Pendapatan untuk game tumbuh 12 persen pada 2020, naik menjadi $139,9 miliar dari $120,1 miliar pada 2019, menurut laporan firma riset pasar SuperData . Dan pada satu titik tahun lalu, empat dari setiap lima orang di Amerika Serikat telah memainkan video game dalam enam bulan sebelumnya.
“Dulu ‘apa untuk menonton’ dan sekarang ‘apakah akan menonton,’” kapitalis ventura Matius Bola menulis . “Dan jawabannya semakin ‘tidak, saya akan bermain game.’”

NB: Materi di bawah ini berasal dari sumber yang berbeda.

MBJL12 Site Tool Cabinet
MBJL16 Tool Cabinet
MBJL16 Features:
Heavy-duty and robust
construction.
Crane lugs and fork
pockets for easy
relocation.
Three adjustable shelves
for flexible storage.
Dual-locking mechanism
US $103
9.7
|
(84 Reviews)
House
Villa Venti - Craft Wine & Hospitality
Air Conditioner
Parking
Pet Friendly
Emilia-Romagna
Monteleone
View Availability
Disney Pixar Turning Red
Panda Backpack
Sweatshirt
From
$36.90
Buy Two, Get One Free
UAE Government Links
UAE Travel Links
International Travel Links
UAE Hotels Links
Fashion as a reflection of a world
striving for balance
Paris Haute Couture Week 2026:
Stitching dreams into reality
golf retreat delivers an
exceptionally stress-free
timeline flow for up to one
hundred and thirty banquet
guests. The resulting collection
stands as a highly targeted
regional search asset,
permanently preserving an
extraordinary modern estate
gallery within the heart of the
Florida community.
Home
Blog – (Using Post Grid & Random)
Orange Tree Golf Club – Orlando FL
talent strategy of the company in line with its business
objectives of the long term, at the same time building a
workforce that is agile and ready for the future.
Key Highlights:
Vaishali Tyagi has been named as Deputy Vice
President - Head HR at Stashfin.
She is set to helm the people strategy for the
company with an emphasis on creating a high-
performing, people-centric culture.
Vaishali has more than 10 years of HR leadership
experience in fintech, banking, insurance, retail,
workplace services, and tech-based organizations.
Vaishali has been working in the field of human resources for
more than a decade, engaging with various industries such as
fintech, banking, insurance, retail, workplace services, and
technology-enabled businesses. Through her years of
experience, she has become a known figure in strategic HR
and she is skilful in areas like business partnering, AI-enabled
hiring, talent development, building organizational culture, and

Jadi apa selanjutnya? Secara budaya, game hanya akan terus menjadi arus utama. Namun, inovasi teknologi apa yang membentuk masa depan video game, dan bagaimana hal itu akan memengaruhi pengalaman bermain game?
Realitas maya
Selama beberapa dekade , realitas virtual telah menggoda para gamer dengan prospek pengalaman yang sepenuhnya imersif. Tetapi teknologinya lambat untuk memenuhi janji itu.
Ben Kuchera dari Polygon mengatakannya secara blak-blakan tahun lalu: “VR telah berjarak lima menit dari semacam terobosan selama sekitar delapan tahun.”
VR masih merupakan kategori khusus jika dibandingkan dengan industri game lainnya (menyumbang kurang dari setengah persen dari semua penjualan game pada tahun 2020). Dan meskipun statusnya buzzy, itu terus memberi banyak konsumen jeda.
“Saat ini kami sedang mengalami kekecewaan tentang VR,” Kevin Mack, pengembang game VR, mengatakan kepada Built In pada tahun 2020 . “Ada banyak hype di sekitar tahun 2015 dan 2016, dan kemudian seluruh dunia merasa kecewa karena headset VR generasi pertama mereka tidak langsung berubah menjadi Holodeck .”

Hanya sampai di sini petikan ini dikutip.